Он надел его поверх ковбойки за одну секунду, забрал волосы и заколол их шпилькой Саюри. Поскольку предполагалось, что Ли Бо вытащили откуда-то из публичного дома, все это, подумалось ему, было вполне нормально. Правда, тогда еще не было всей японской культуры, но это не важно. Он шатающейся походкой подошел к императору, и дальше, придерживаясь в основном оглашенного сценария, потребовал себе письменный прибор, чайник вина и сел на пол, поджав ноги. Он отпустил несколько импровизированных фраз с элементами вэньяня, которых дети оценить не могли, и уставился на генерала. Поскольку камня для растирания туши не было, да и самой туши не было, он жестом предложил генералу стащить свои ботинки. Решил, что на замену сойдет. Дети сунули ему в руки печатку, подставку для палочек и еще несколько разрозненных предметов, условно обозначавших прибор для письма. Один из них поразил его своей древностью — он был действительно китайский и настоящий. Сюэли сам не понял, что это такое, но это была настоящая древняя вещь.

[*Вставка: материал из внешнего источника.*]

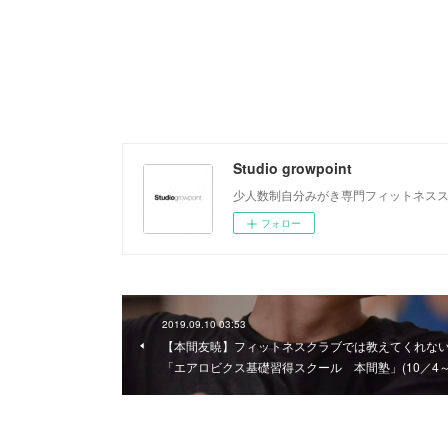
Studio growpoint
少人数制自分みがき専門フィットネス
フォロー
2019.09.10 03:53
【本間友暁】フィットネスクラブでは教えてくれな
「エアロビクス基礎習得スクール 本間塾」(10／4～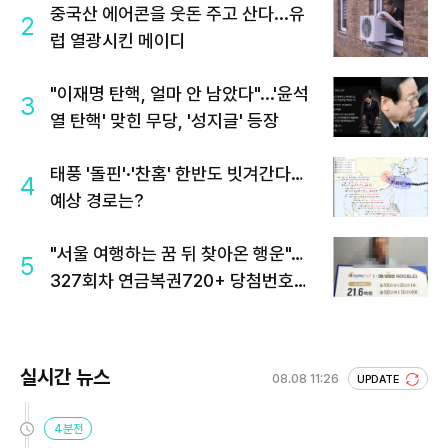
중국산 에어콘을 웃돈 주고 산다...유
2
럽 열광시킨 메이디
"이재명 탄핵, 얼마 안 남았다"...'윤석
3
열 탄핵' 맞힌 무당, '성지글' 등장
태풍 '돌핀'·'찬홈' 한반도 빗겨간다…
4
예상 경로는?
"서울 여행하는 꿈 뒤 찾아온 행운"…
5
327회차 연금복권720+ 당첨번호조
회 주목
실시간 뉴스
08.08 11:26
UPDATE
4분전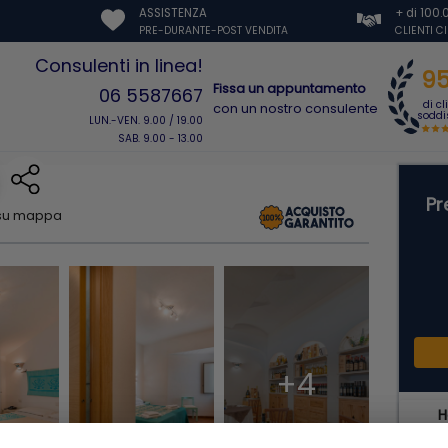
ASSISTENZA
+ di 100
PRE-DURANTE-POST VENDITA
CLIENTI C
Consulenti in linea!
9
Fissa un appuntamento
06 5587667
di cl
con un nostro consulente
soddis
LUN.-VEN. 9.00 / 19.00
SAB. 9.00 - 13.00
Pr
 su mappa
+4
H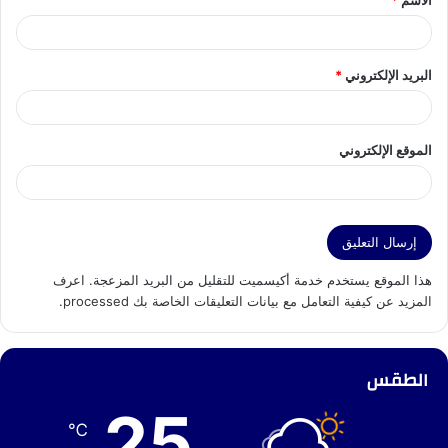
الاسم
*
*
البريد الإلكتروني
*
الموقع الإلكتروني
هذا الموقع يستخدم خدمة أكيسميت للتقليل من البريد المزعجة.
اعرف
المزيد عن كيفية التعامل مع بيانات التعليقات الخاصة بك processed
.
الطقس
25
℃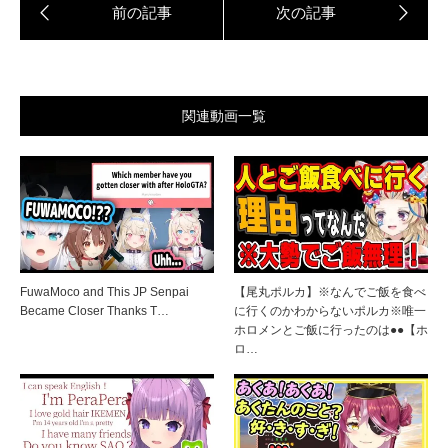
関連動画一覧
FuwaMoco and This JP Senpai
【尾丸ポルカ】※なんでご飯を食べ
Became Closer Thanks T…
に行くのかわからないポルカ※唯一
ホロメンとご飯に行ったのは●●【ホ
ロ…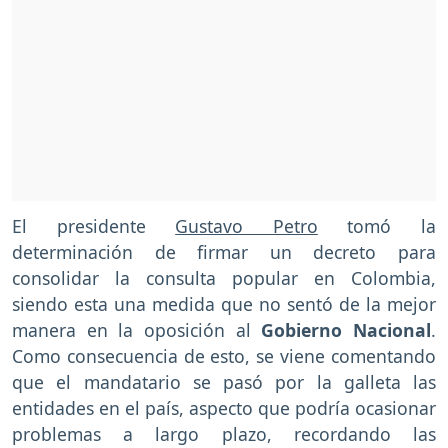
El presidente
Gustavo Petro
tomó la
determinación de firmar un decreto para
consolidar la consulta popular en Colombia,
siendo esta una medida que no sentó de la mejor
manera en la oposición al
Gobierno Nacional
.
Como consecuencia de esto, se viene comentando
que el mandatario se pasó por la galleta las
entidades en el país, aspecto que podría ocasionar
problemas a largo plazo, recordando las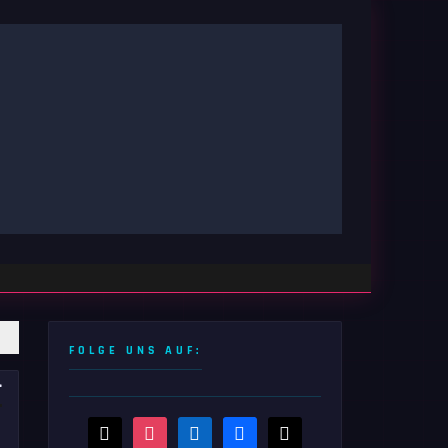
FOLGE UNS AUF:
-
threads
instagram
linkedin
facebook
x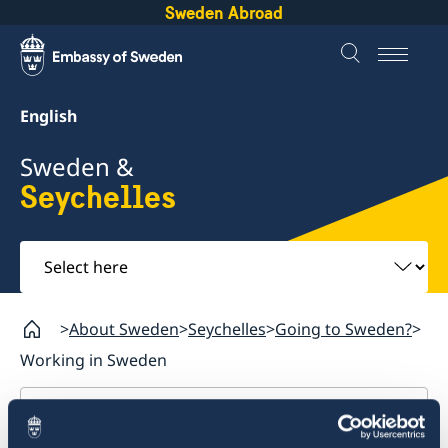
Sweden Abroad
English
Sweden &
Seychelles
Select
here
About Sweden
Seychelles
Going to Sweden?
Working in Sweden
Seychelles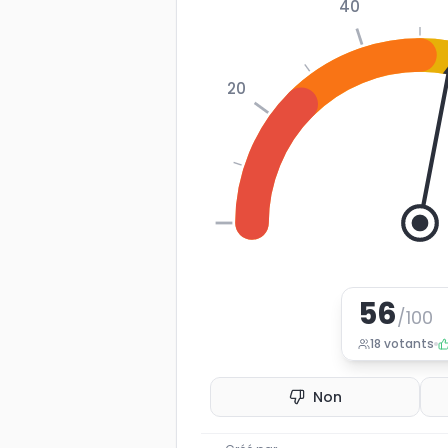
40
20
0
56
/100
18
votants
Non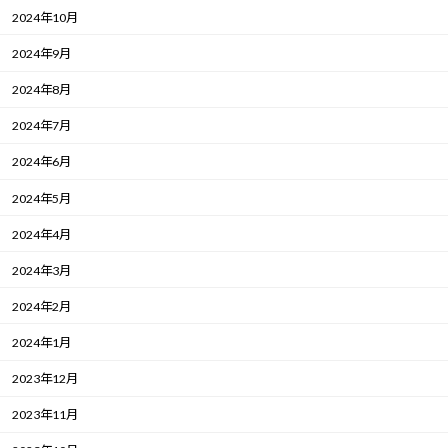
2024年10月
2024年9月
2024年8月
2024年7月
2024年6月
2024年5月
2024年4月
2024年3月
2024年2月
2024年1月
2023年12月
2023年11月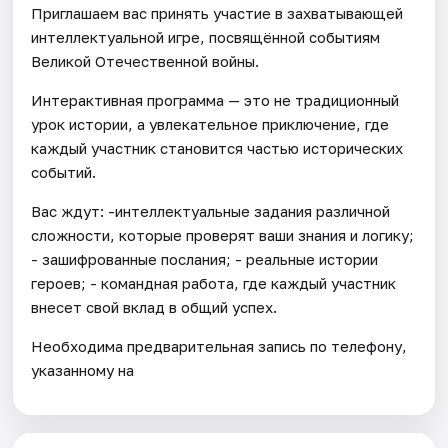
Приглашаем вас принять участие в захватывающей
интеллектуальной игре, посвящённой событиям
Великой Отечественной войны.
Интерактивная программа — это не традиционный
урок истории, а увлекательное приключение, где
каждый участник становится частью исторических
событий.
Вас ждут: -интеллектуальные задания различной
сложности, которые проверят ваши знания и логику;
- зашифрованные послания; - реальные истории
героев; - командная работа, где каждый участник
внесет свой вклад в общий успех.
Необходима предварительная запись по телефону,
указанному на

Кисть, почтительно протягиваемая ему школьником, не соответствовала по размерам бумаге. Бумага была как листок для почтового письма, а кисть — наподобие одной из самых больших малярных кистей. Надо было импровизировать. Сюэли презрительно взял кисть у генерала, отшвырнул лист бумаги, ткнул кистью в вазу с цветами и водой начертал на полу те самые стихи Ли Бо, которые источники обычно ассоциировали с этим эпизодом. Тут он отхлебнул из тыквы-горлянки, которую ему еще раньше подали дети, — и замер. Как ему потом объяснили, там было, по-видимому, что-то вроде русского самогона. Быстро справиться с собой не удалось. Он сразу потерял голос. Сюэли, кстати, сейчас же понял, почему тошнило основного актера, исполняющего роль. Ничего себе шутки. Но Сюэли был уже не мальчик и пивал на своем веку всякое — по крайней мере, так он пытался себя убеждать, довольно безуспешно. В результате он закончил выступление жестами, как будто так и надо. Все были в восторге.